Required work:
In the records below, find the line with "100% 100AMP POWER" and repeat exactly every line from it through the line with "company's in the". Pictures stay out.

[Page images and extracted text]
※
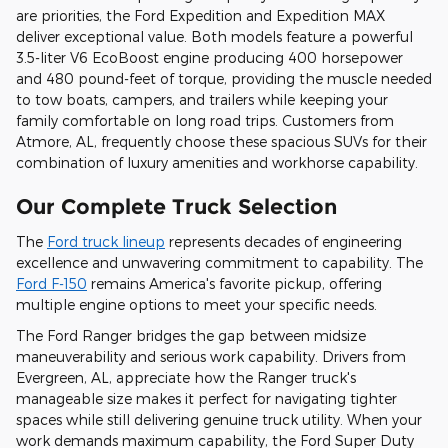
are priorities, the Ford Expedition and Expedition MAX
deliver exceptional value. Both models feature a powerful
3.5-liter V6 EcoBoost engine producing 400 horsepower
and 480 pound-feet of torque, providing the muscle needed
to tow boats, campers, and trailers while keeping your
family comfortable on long road trips. Customers from
Atmore, AL, frequently choose these spacious SUVs for their
combination of luxury amenities and workhorse capability.
Our Complete Truck Selection
The
Ford truck lineup
represents decades of engineering
excellence and unwavering commitment to capability. The
Ford F-150
remains America's favorite pickup, offering
multiple engine options to meet your specific needs.
The Ford Ranger bridges the gap between midsize
maneuverability and serious work capability. Drivers from
Evergreen, AL, appreciate how the Ranger truck's
manageable size makes it perfect for navigating tighter
spaces while still delivering genuine truck utility. When your
work demands maximum capability, the Ford Super Duty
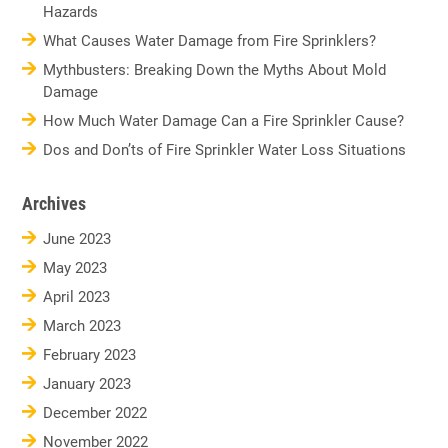
Hazards
What Causes Water Damage from Fire Sprinklers?
Mythbusters: Breaking Down the Myths About Mold
Damage
How Much Water Damage Can a Fire Sprinkler Cause?
Dos and Don’ts of Fire Sprinkler Water Loss Situations
Archives
June 2023
May 2023
April 2023
March 2023
February 2023
January 2023
December 2022
November 2022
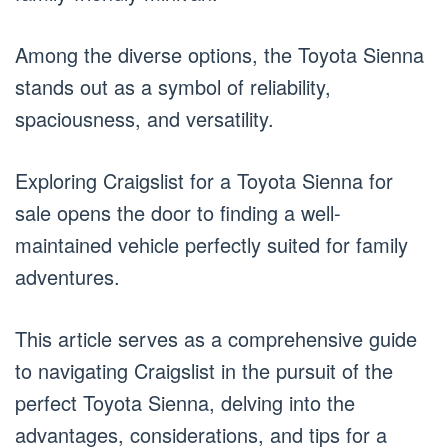
Among the diverse options, the Toyota Sienna
stands out as a symbol of reliability,
spaciousness, and versatility.
Exploring Craigslist for a Toyota Sienna for
sale opens the door to finding a well-
maintained vehicle perfectly suited for family
adventures.
This article serves as a comprehensive guide
to navigating Craigslist in the pursuit of the
perfect Toyota Sienna, delving into the
advantages, considerations, and tips for a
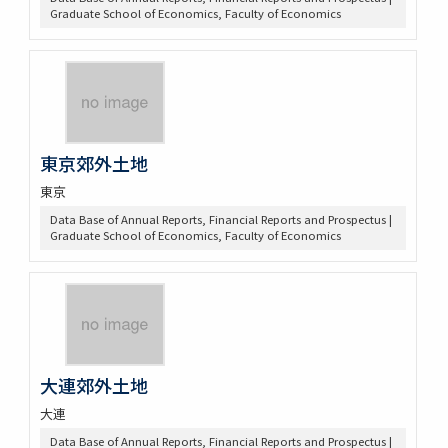
Graduate School of Economics, Faculty of Economics
東京郊外土地
東京
Data Base of Annual Reports, Financial Reports and Prospectus |
Graduate School of Economics, Faculty of Economics
大連郊外土地
大連
Data Base of Annual Reports, Financial Reports and Prospectus |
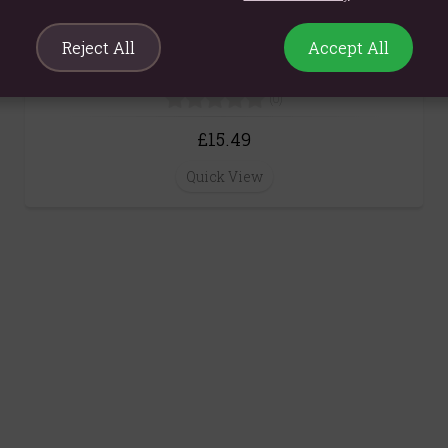
Reject All
Accept All
Basil & May Chang Essential Oil Reed Diffuser
200ml
(0)
£15.49
Quick View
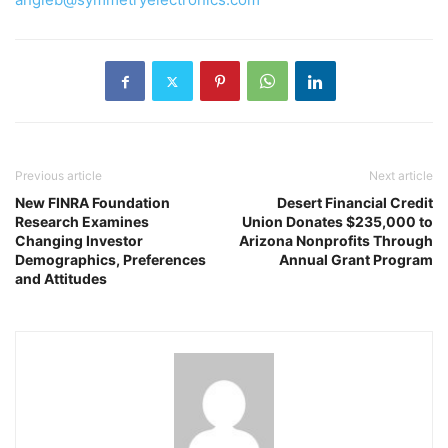
Previous article
Next article
New FINRA Foundation
Desert Financial Credit
Research Examines
Union Donates $235,000 to
Changing Investor
Arizona Nonprofits Through
Demographics, Preferences
Annual Grant Program
and Attitudes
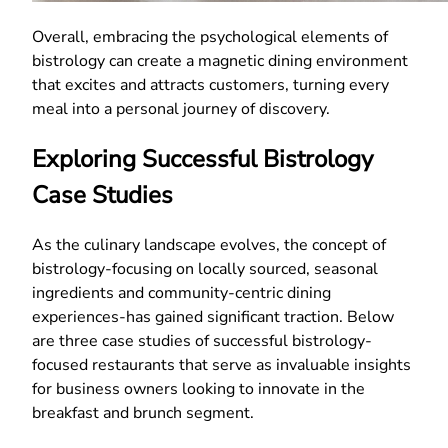
Overall, embracing the psychological elements of
bistrology can create a magnetic dining environment
that excites and attracts customers, turning every
meal into a personal journey of discovery.
Exploring Successful Bistrology
Case Studies
As the culinary landscape evolves, the concept of
bistrology-focusing on locally sourced, seasonal
ingredients and community-centric dining
experiences-has gained significant traction. Below
are three case studies of successful bistrology-
focused restaurants that serve as invaluable insights
for business owners looking to innovate in the
breakfast and brunch segment.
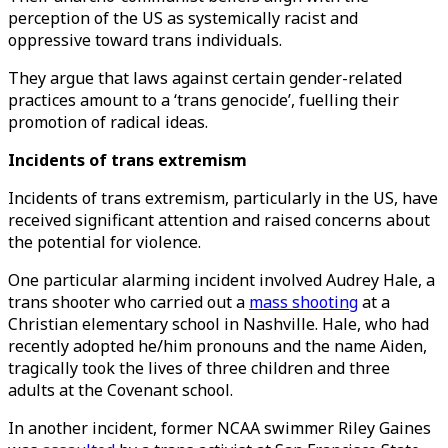
perception of the US as systemically racist and
oppressive toward trans individuals.
They argue that laws against certain gender-related
practices amount to a ‘trans genocide’, fuelling their
promotion of radical ideas.
Incidents of trans extremism
Incidents of trans extremism, particularly in the US, have
received significant attention and raised concerns about
the potential for violence.
One particular alarming incident involved Audrey Hale, a
trans shooter who carried out a
mass shooting
at a
Christian elementary school in Nashville. Hale, who had
recently adopted he/him pronouns and the name Aiden,
tragically took the lives of three children and three
adults at the Covenant school.
In another incident, former NCAA swimmer Riley Gaines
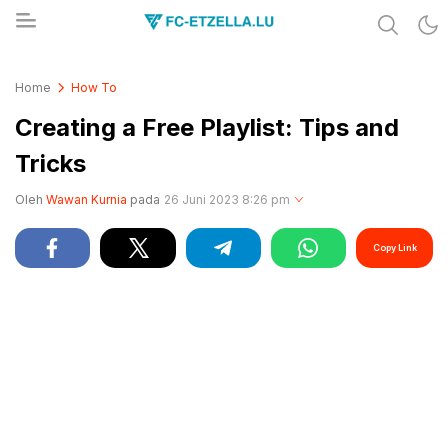
Share & Learn The World
FC-ETZELLA.LU
Home
How To
Creating a Free Playlist: Tips and
Tricks
Oleh
Wawan Kurnia
pada
26 Juni 2023 8:26 pm
Copy Link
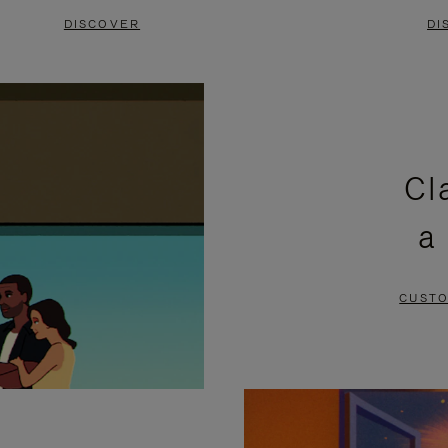
DISCOVER
DI
Cl
a
CUSTO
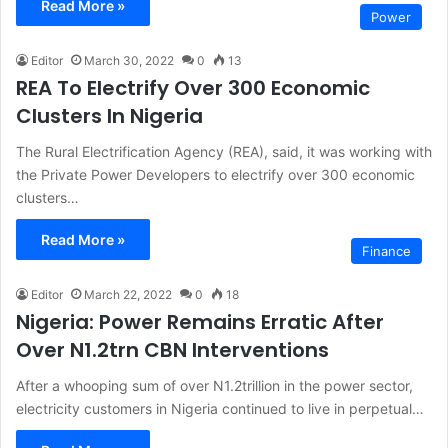
Read More »
Power
Editor
March 30, 2022
0
13
REA To Electrify Over 300 Economic
Clusters In Nigeria
The Rural Electrification Agency (REA), said, it was working with
the Private Power Developers to electrify over 300 economic
clusters…
Read More »
Finance
Editor
March 22, 2022
0
18
Nigeria: Power Remains Erratic After
Over N1.2trn CBN Interventions
After a whooping sum of over N1.2trillion in the power sector,
electricity customers in Nigeria continued to live in perpetual…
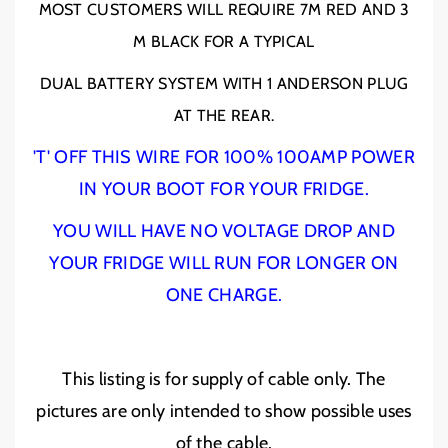
MOST CUSTOMERS WILL REQUIRE 7M RED AND 3
;
;
S
S
M BLACK FOR A TYPICAL
/
/
2
2
DUAL BATTERY SYSTEM WITH 1 ANDERSON PLUG
A
A
AT THE REAR.
W
W
G
G
'T' OFF THIS WIRE FOR 100% 100AMP POWER
C
C
a
a
IN YOUR BOOT FOR YOUR FRIDGE.
b
b
YOU WILL HAVE NO VOLTAGE DROP AND
l
l
e
e
YOUR FRIDGE WILL RUN FOR LONGER ON
-
-
ONE CHARGE.
R
R
e
e
d
d
3
3
This listing is for supply of cable only. The
4
4
m
m
pictures are only intended to show possible uses
m
m
of the cable.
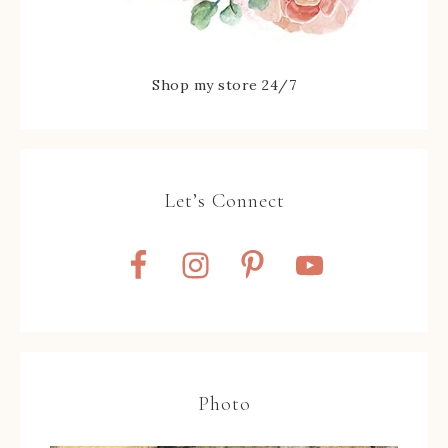
Shop my store 24/7
Let’s Connect
Photo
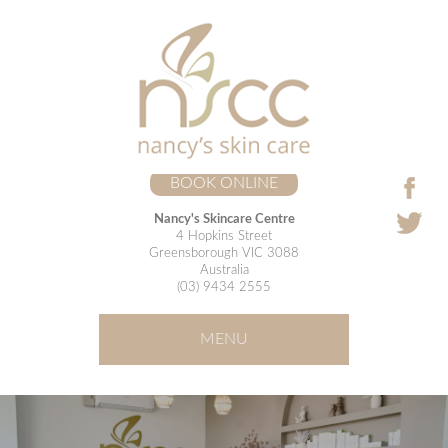
BOOK ONLINE
Nancy's Skincare Centre
4 Hopkins Street
Greensborough VIC 3088
Australia
(03) 9434 2555
MENU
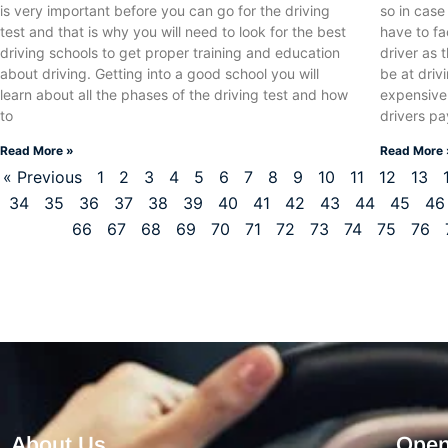
is very important before you can go for the driving
so in cas
test and that is why you will need to look for the best
have to fa
driving schools to get proper training and education
driver as 
about driving. Getting into a good school you will
be at driv
learn about all the phases of the driving test and how
expensive
to
drivers p
Read More »
Read More 
« Previous
1
2
3
4
5
6
7
8
9
10
11
12
13
34
35
36
37
38
39
40
41
42
43
44
45
46
66
67
68
69
70
71
72
73
74
75
76
About Us
Open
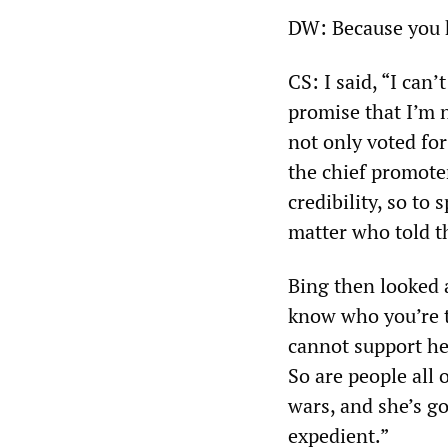
DW: Because you 
CS: I said, “I can’
promise that I’m 
not only voted for
the chief promote
credibility, so to 
matter who told 
Bing then looked a
know who you’re t
cannot support her
So are people all 
wars, and she’s go
expedient.”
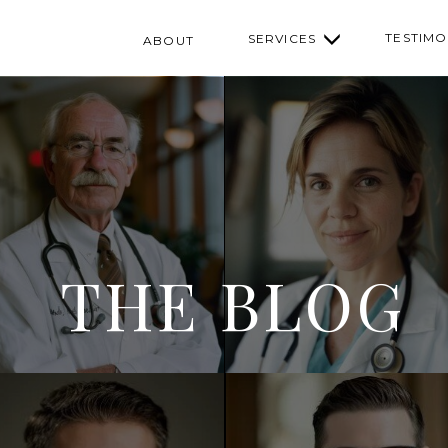
TESTIMO
SERVICES
ABOUT
THE BLOG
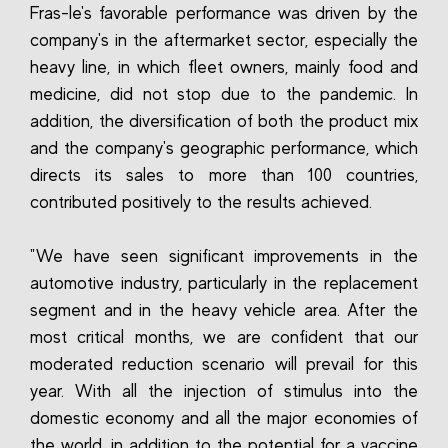
Fras-le's favorable performance was driven by the
company's in the aftermarket sector, especially the
heavy line, in which fleet owners, mainly food and
medicine, did not stop due to the pandemic. In
addition, the diversification of both the product mix
and the company's geographic performance, which
directs its sales to more than 100 countries,
contributed positively to the results achieved.
"We have seen significant improvements in the
automotive industry, particularly in the replacement
segment and in the heavy vehicle area. After the
most critical months, we are confident that our
moderated reduction scenario will prevail for this
year. With all the injection of stimulus into the
domestic economy and all the major economies of
the world, in addition to the potential for a vaccine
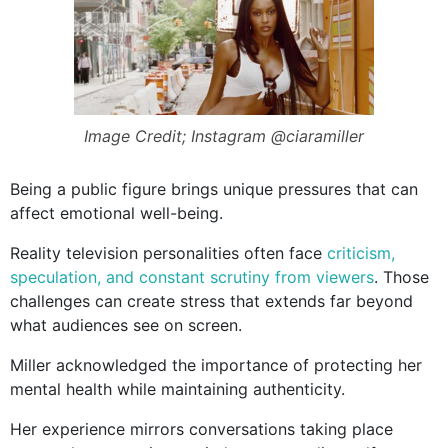
Image Credit; Instagram @ciaramiller
Being a public figure brings unique pressures that can
affect emotional well-being.
Reality television personalities often face
criticism,
speculation, and constant scrutiny from viewers
. Those
challenges can create stress that extends far beyond
what audiences see on screen.
Miller acknowledged the importance of protecting her
mental health while maintaining authenticity.
Her experience mirrors conversations taking place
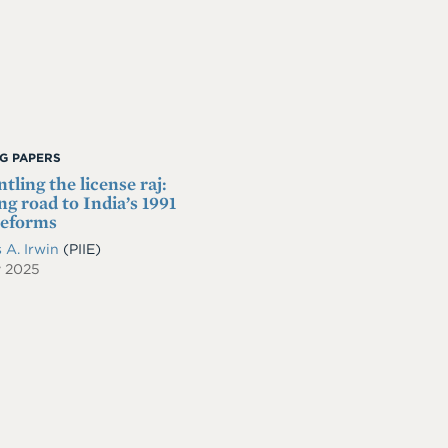
G PAPERS
tling the license raj:
ng road to India’s 1991
reforms
 A. Irwin
(PIIE)
y 2025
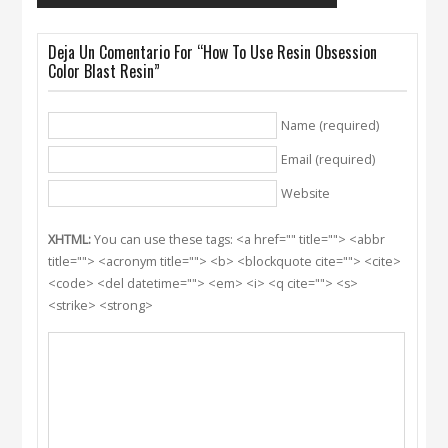
Deja Un Comentario For “How To Use Resin Obsession
Color Blast Resin”
Name (required)
Email (required)
Website
XHTML:
You can use these tags: <a href="" title=""> <abbr
title=""> <acronym title=""> <b> <blockquote cite=""> <cite>
<code> <del datetime=""> <em> <i> <q cite=""> <s>
<strike> <strong>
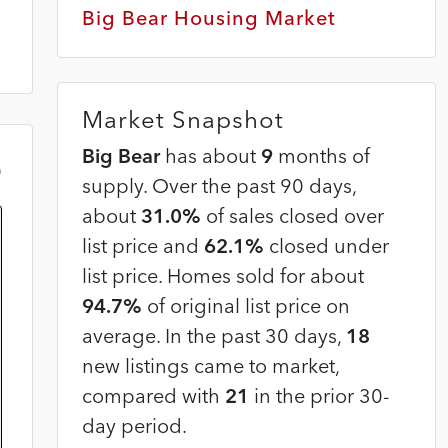
Big Bear Housing Market
Market Snapshot
Big Bear
has about
9
months of
m
supply. Over the past 90 days,
about
31.0%
of sales closed over
list price and
62.1%
closed under
list price. Homes sold for about
94.7%
of original list price on
average. In the past 30 days,
18
new listings came to market,
compared with
21
in the prior 30-
day period.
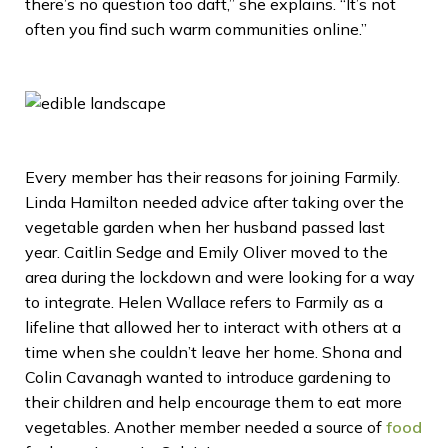
there’s no question too daft,” she explains. “It’s not
often you find such warm communities online.”
Every member has their reasons for joining Farmily.
Linda Hamilton needed advice after taking over the
vegetable garden when her husband passed last
year. Caitlin Sedge and Emily Oliver moved to the
area during the lockdown and were looking for a way
to integrate. Helen Wallace refers to Farmily as a
lifeline that allowed her to interact with others at a
time when she couldn’t leave her home. Shona and
Colin Cavanagh wanted to introduce gardening to
their children and help encourage them to eat more
vegetables. Another member needed a source of
food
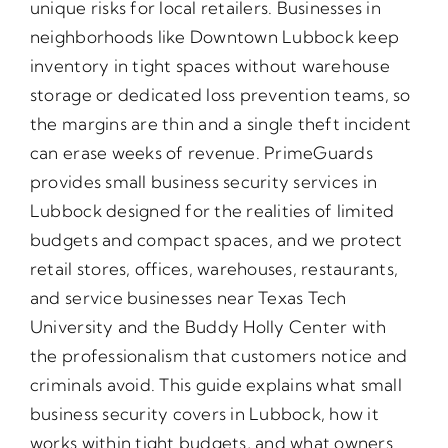
unique risks for local retailers. Businesses in
neighborhoods like Downtown Lubbock keep
inventory in tight spaces without warehouse
storage or dedicated loss prevention teams, so
the margins are thin and a single theft incident
can erase weeks of revenue. PrimeGuards
provides small business security services in
Lubbock designed for the realities of limited
budgets and compact spaces, and we protect
retail stores, offices, warehouses, restaurants,
and service businesses near Texas Tech
University and the Buddy Holly Center with
the professionalism that customers notice and
criminals avoid. This guide explains what small
business security covers in Lubbock, how it
works within tight budgets, and what owners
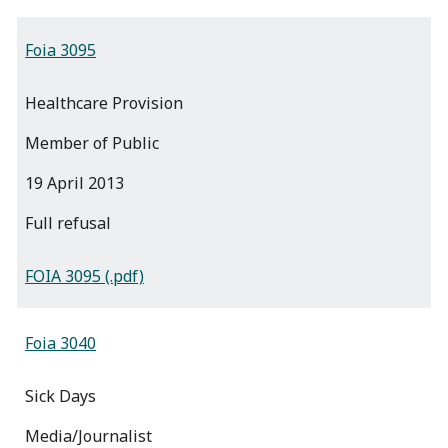
Foia 3095
Healthcare Provision
Member of Public
19 April 2013
full refusal
FOIA 3095 (.pdf)
Foia 3040
Sick Days
Media/Journalist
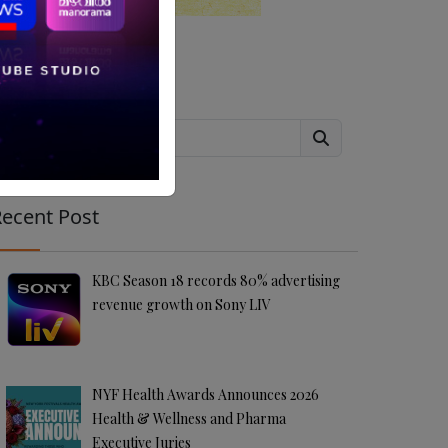
Search
ecent Post
KBC Season 18 records 80% advertising
revenue growth on Sony LIV
NYF Health Awards Announces 2026
Health & Wellness and Pharma
Executive Juries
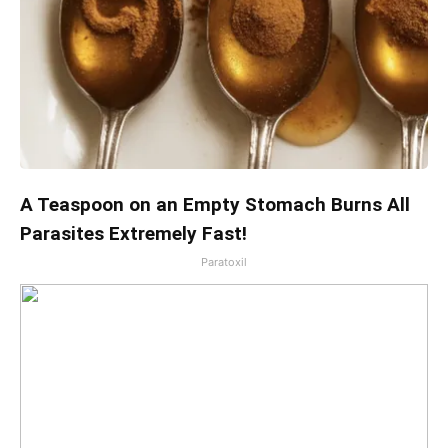
A Teaspoon on an Empty Stomach Burns All
Parasites Extremely Fast!
Paratoxil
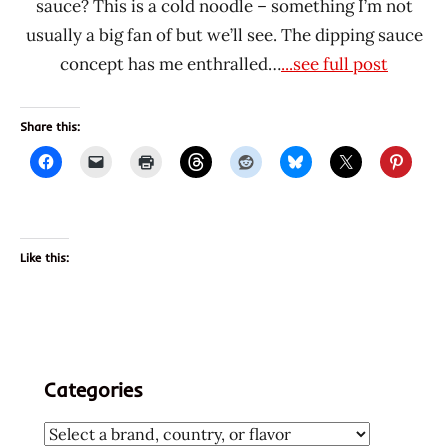
sauce? This is a cold noodle – something I’m not
usually a big fan of but we’ll see. The dipping sauce
concept has me enthralled…
...see full post
Share this:
Like this:
Categories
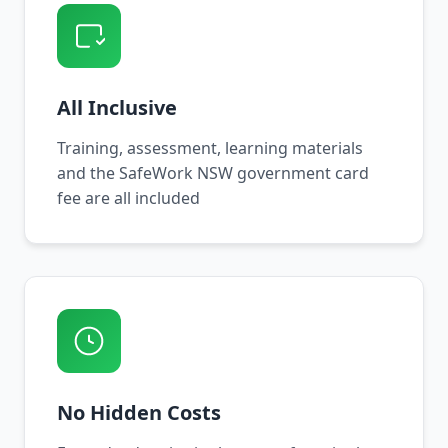
All Inclusive
Training, assessment, learning materials
and the SafeWork NSW government card
fee are all included
No Hidden Costs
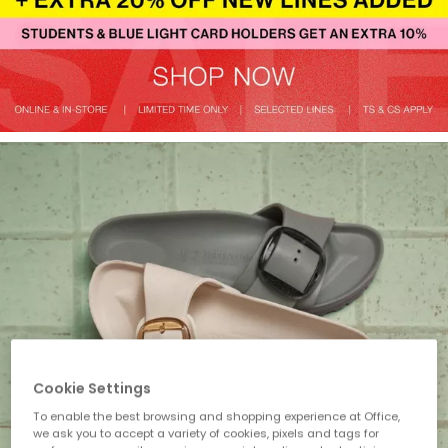
Cookie Settings
To enable the best browsing and shopping experience at Office,
we ask you to accept a variety of cookies, pixels and tags for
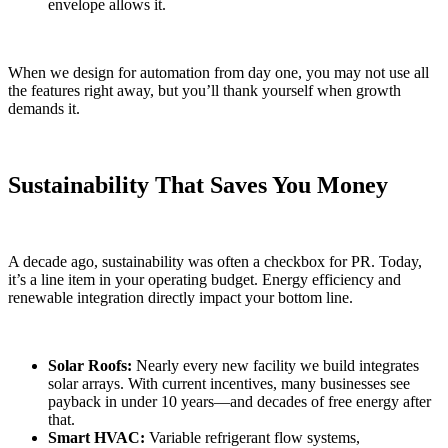
envelope allows it.
When we design for automation from day one, you may not use all
the features right away, but you’ll thank yourself when growth
demands it.
Sustainability That Saves You Money
A decade ago, sustainability was often a checkbox for PR. Today,
it’s a line item in your operating budget. Energy efficiency and
renewable integration directly impact your bottom line.
Solar Roofs:
Nearly every new facility we build integrates
solar arrays. With current incentives, many businesses see
payback in under 10 years—and decades of free energy after
that.
Smart HVAC:
Variable refrigerant flow systems,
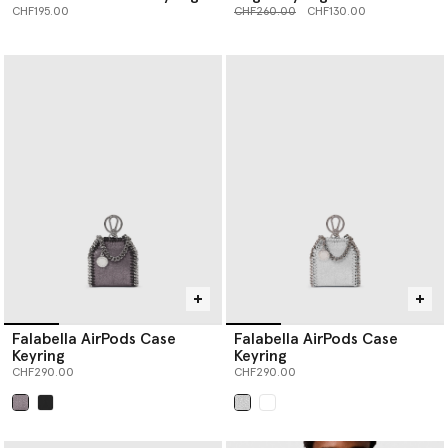
Price reduced from
to
CHF195.00
CHF260.00
CHF130.00
Falabella AirPods Case
Falabella AirPods Case
Keyring
Keyring
CHF290.00
CHF290.00
selected
selected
※
Solution below:
'T' OFF THIS WIRE FOR 100% 100AMP POWER
C
C
a
a
IN YOUR BOOT FOR YOUR FRIDGE.
b
b
YOU WILL HAVE NO VOLTAGE DROP AND
l
l
e
e
YOUR FRIDGE WILL RUN FOR LONGER ON
-
-
ONE CHARGE.
R
R
e
e
d
d
3
3
This listing is for supply of cable only. The
4
4
m
m
pictures are only intended to show possible uses
m
m
of the cable.
Shop my store 24/7
Let’s Connect
Photo
BOOK ONLINE
Nancy's Skincare Centre
4 Hopkins Street
Greensborough VIC 3088
Australia
(03) 9434 2555
MENU
is very important before you can go for the driving
so in cas
test and that is why you will need to look for the best
have to fa
driving schools to get proper training and education
driver as 
about driving. Getting into a good school you will
be at driv
learn about all the phases of the driving test and how
expensive
to
drivers p
Read More »
Read More 
« Previous
1
2
3
4
5
6
7
8
9
10
11
12
13
34
35
36
37
38
39
40
41
42
43
44
45
46
66
67
68
69
70
71
72
73
74
75
76
About Us
Open
DW: Because you 
CS: I said, “I can’
promise that I’m 
not only voted for
the chief promote
credibility, so to 
matter who told 
Bing then looked a
know who you’re t
cannot support her
So are people all 
wars, and she’s go
expedient.”
TESTIMO
SERVICES
ABOUT
THE BLOG
Fras-le's favorable performance was driven by the
company's in the aftermarket sector, especially the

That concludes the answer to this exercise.